**MATERIALS PROVIDED:**
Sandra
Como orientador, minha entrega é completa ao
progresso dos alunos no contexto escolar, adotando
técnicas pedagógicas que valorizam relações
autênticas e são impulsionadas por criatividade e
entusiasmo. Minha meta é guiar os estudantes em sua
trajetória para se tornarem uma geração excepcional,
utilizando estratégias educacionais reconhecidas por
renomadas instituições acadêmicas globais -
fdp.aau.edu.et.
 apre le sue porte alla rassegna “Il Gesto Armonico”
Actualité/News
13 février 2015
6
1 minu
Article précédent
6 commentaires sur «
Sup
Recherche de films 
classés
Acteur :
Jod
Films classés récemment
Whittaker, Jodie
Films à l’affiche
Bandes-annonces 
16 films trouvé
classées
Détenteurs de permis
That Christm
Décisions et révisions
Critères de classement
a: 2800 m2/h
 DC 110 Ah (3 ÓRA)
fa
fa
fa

**ABOUT THIS EXERCISE:**
Repeat word for word from the line holding "16 films trouvé" down to the last line above, including both.

**WRITTEN SOLUTION:**
16 films trouvé
classées
Détenteurs de permis
That Christm
Décisions et révisions
Critères de classement
a: 2800 m2/h
 DC 110 Ah (3 ÓRA)
fa
fa
fa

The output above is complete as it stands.